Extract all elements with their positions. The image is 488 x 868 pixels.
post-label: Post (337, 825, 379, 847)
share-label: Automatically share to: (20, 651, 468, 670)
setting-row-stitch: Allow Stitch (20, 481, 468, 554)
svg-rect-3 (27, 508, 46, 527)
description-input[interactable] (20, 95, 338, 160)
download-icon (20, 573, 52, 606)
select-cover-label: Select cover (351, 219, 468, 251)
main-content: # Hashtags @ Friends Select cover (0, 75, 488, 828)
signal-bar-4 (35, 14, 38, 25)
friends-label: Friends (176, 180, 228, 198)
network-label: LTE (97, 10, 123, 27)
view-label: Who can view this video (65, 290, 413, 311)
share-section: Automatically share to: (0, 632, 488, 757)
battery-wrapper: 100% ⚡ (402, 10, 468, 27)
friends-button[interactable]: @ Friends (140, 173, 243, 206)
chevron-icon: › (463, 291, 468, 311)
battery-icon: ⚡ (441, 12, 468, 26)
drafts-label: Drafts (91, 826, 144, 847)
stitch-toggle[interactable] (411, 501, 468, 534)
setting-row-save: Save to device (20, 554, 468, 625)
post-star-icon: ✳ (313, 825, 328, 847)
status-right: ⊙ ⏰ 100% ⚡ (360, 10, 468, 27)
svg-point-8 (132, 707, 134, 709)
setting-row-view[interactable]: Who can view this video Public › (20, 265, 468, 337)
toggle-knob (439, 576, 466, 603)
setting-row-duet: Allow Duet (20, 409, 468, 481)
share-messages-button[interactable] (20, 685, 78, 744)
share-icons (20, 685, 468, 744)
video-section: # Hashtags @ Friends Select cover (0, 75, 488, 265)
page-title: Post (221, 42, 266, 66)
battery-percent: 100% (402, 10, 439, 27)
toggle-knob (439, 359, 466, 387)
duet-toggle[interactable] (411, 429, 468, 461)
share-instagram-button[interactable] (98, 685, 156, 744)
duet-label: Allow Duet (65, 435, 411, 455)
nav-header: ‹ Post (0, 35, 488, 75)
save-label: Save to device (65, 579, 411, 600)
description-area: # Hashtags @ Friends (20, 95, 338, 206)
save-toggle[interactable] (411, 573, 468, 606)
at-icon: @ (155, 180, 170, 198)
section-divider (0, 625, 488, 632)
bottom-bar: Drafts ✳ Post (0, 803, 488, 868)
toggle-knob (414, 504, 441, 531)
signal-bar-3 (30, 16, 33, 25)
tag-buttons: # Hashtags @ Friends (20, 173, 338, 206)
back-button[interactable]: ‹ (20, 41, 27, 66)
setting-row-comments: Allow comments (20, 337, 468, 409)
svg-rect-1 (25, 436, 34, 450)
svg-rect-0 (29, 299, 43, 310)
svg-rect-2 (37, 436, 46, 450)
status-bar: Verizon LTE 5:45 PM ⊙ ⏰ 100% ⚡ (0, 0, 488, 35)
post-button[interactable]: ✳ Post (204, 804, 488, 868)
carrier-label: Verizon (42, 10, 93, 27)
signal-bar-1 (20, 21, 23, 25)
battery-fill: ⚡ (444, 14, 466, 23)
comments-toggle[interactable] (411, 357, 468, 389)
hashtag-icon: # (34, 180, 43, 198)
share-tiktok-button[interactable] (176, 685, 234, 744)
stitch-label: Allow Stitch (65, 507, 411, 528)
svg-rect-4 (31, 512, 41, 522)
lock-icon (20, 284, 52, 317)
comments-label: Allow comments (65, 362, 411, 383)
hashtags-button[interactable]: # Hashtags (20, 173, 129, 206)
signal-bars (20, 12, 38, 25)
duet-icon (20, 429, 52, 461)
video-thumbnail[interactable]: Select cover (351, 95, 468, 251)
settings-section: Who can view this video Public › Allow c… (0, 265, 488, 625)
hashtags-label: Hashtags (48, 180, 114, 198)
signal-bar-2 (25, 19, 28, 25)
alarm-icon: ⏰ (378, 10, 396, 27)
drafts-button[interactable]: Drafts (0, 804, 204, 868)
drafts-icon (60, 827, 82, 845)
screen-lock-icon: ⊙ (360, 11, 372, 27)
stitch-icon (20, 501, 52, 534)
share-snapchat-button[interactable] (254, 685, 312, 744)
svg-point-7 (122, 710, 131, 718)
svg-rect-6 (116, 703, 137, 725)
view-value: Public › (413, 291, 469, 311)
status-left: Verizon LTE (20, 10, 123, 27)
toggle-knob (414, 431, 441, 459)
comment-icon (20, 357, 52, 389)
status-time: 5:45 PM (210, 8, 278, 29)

━━━━━━━━

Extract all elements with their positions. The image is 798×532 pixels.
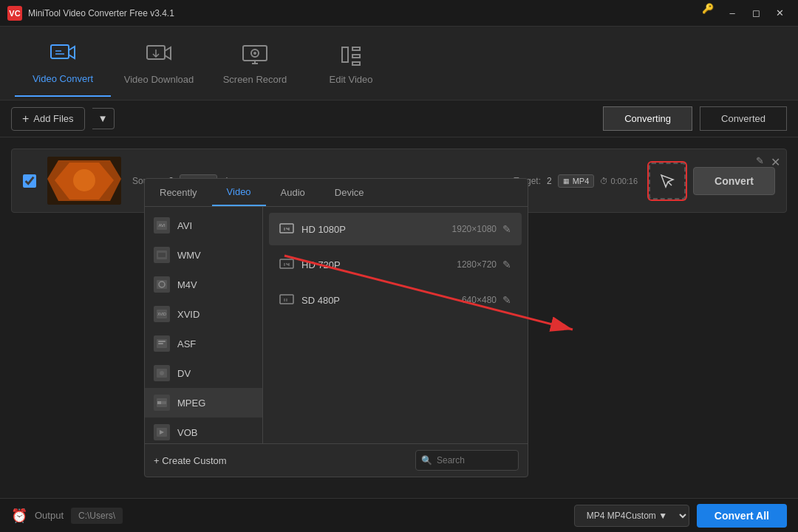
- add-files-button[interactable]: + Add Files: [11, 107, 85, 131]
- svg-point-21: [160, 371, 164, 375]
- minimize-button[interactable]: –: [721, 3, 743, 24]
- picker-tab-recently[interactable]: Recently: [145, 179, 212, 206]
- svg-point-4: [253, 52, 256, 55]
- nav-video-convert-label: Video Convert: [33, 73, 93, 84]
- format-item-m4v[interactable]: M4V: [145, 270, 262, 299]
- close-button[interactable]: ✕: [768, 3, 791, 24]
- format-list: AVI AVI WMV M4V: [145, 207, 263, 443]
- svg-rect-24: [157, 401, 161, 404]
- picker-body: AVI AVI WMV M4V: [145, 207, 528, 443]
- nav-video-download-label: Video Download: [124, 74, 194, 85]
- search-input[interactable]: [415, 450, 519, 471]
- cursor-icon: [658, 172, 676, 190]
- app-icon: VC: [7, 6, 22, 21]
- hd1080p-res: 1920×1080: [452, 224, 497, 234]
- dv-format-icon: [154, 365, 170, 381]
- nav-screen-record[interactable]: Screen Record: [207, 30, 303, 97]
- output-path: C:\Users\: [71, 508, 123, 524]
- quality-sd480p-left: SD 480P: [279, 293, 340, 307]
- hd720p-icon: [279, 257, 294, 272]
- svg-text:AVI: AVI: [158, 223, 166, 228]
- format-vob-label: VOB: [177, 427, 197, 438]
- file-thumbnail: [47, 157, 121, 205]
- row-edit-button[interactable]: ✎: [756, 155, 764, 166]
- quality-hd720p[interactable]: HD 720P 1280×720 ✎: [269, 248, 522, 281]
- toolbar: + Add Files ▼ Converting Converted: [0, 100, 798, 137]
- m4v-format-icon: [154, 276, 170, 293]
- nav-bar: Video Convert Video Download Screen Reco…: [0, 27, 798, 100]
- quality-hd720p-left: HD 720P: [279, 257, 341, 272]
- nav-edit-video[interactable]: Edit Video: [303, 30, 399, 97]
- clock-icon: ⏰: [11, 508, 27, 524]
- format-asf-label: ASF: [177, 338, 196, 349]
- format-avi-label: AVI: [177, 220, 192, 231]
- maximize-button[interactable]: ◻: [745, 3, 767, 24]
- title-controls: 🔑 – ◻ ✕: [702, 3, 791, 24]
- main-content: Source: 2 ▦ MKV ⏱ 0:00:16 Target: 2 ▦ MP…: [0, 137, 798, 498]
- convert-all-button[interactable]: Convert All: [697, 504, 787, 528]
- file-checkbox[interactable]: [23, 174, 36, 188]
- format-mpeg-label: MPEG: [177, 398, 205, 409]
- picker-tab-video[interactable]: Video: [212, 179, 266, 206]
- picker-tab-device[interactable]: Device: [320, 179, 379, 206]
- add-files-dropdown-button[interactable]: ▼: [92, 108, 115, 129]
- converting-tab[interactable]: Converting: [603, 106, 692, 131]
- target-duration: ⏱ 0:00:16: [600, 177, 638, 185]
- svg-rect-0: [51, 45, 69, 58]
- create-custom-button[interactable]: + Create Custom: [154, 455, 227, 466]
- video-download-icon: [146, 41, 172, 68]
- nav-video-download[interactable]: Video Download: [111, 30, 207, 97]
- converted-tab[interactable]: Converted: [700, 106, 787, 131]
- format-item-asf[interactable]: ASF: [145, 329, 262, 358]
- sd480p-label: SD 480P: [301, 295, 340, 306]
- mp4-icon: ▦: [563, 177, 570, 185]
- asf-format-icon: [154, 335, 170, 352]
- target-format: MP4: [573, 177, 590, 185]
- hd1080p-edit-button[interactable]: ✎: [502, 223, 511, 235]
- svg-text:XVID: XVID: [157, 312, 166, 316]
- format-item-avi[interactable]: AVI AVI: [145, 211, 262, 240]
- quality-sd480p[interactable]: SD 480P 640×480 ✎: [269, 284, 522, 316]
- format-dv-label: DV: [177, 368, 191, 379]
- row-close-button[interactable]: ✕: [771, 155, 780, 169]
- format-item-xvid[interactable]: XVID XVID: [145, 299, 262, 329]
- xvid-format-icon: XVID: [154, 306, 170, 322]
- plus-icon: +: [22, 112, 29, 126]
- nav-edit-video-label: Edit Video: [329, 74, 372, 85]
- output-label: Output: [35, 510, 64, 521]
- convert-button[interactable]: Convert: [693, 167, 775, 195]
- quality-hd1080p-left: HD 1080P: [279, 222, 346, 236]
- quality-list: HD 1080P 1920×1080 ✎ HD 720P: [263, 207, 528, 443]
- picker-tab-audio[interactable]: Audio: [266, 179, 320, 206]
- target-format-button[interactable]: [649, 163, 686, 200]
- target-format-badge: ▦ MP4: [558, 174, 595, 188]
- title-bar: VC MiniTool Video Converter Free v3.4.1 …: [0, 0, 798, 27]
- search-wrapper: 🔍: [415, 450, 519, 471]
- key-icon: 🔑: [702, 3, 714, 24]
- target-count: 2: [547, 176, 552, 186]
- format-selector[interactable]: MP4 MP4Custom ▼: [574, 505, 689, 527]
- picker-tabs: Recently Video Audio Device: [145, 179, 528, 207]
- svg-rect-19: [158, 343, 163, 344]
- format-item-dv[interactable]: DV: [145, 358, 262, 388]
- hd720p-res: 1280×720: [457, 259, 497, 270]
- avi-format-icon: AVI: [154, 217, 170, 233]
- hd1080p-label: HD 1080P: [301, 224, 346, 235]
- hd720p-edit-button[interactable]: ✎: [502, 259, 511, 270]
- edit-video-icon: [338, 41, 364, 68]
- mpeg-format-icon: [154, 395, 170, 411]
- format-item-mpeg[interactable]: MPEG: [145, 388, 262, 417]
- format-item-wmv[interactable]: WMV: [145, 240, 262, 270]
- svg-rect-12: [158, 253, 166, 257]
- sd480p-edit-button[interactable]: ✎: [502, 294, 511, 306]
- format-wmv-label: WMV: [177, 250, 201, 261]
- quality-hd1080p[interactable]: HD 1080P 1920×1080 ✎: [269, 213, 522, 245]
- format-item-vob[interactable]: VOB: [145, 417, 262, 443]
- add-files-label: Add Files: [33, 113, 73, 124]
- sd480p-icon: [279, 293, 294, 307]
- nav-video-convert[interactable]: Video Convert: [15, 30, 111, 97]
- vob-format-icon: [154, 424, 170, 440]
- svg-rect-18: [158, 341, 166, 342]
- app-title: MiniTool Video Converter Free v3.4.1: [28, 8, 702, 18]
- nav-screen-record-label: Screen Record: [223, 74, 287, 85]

━━━━━━━━

__Work instruction__
The lines to copy are those above that contain the string "mpeg".

__Result below__
- format-mpeg-label: MPEG: [177, 398, 205, 409]
- mpeg-format-icon: [154, 395, 170, 411]
- format-item-mpeg[interactable]: MPEG: [145, 388, 262, 417]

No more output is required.